Christians in Politics – A Right and a Responsibility
Antonio J. Ledesma, SJ
Archbishop of Cagayan de Oro
This year, the Easter season coincides with the official start of the electoral campaign period for local candidates. We are also approaching the final month before national and local elections. Christians once more are challenged to exercise their right – but much more their responsibility – to be involved in “the difficult yet noble art of politics” (Vatican II, GS 75).
I. Gospel values
Over the past decade, the Catholic bishops have made three calls to voters: (1) to form circles of discernment; (2) to engage in principled partisan politics; and (3) to exercise their right and duty to vote for candidates who work for the common good.
Forming circles of discernment, in Basic Ecclesial Communities or any other grouping, is one way to ensure that the individual can listen to other perspectives and arrive at a more balanced and collective decision regarding pressing issues and choice of candidates.

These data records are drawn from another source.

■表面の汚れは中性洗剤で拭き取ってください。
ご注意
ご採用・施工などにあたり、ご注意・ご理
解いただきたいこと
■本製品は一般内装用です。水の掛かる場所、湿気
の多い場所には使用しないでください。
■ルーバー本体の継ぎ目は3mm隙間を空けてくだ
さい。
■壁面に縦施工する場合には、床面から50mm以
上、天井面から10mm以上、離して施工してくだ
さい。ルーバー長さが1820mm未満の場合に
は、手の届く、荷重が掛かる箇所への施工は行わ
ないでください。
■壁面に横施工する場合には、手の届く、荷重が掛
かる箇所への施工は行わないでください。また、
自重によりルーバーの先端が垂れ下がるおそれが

Engaging in principled partisan politics means that Christian voters should first clarify their own principles in the light of Gospel values. Then they can enter the process of discernment and form their choices of individuals as well as of political parties. For this is the essence of elections for political office: that the voter ultimately casts his ballot on election day by making partisan choices.
Some church-affiliated organizations and volunteers choose a non-partisan stand as neutral workers for the Parish Pastoral Council for Responsible Voting (PPCRV) or the National Movement for Free Elections (NAMFREL). In effect these groups work with the Commission on Elections (COMELEC) as referees to ensure what PPCRV has dubbed as Clean, Honest, Accurate, Meaningful, and Peaceful (CHAMP) elections.
On the other hand, other Catholic laity may choose to exercise their right to adopt a trans-partisan or partisan stand in the choice of candidates. This resonates with the third call to support and vote for candidates who work for the common good.
What then is the common good? The social teachings of the Church describe it as “the sum total of social conditions which allow people, either as groups or as individuals, to reach their fulfillment more fully and more easily” (Vatican II, GS 26). Indeed, this constitutes the first of five principles enunciated by the Second Plenary Council of the Philippines (no. 351) for the participation of Catholics in political life.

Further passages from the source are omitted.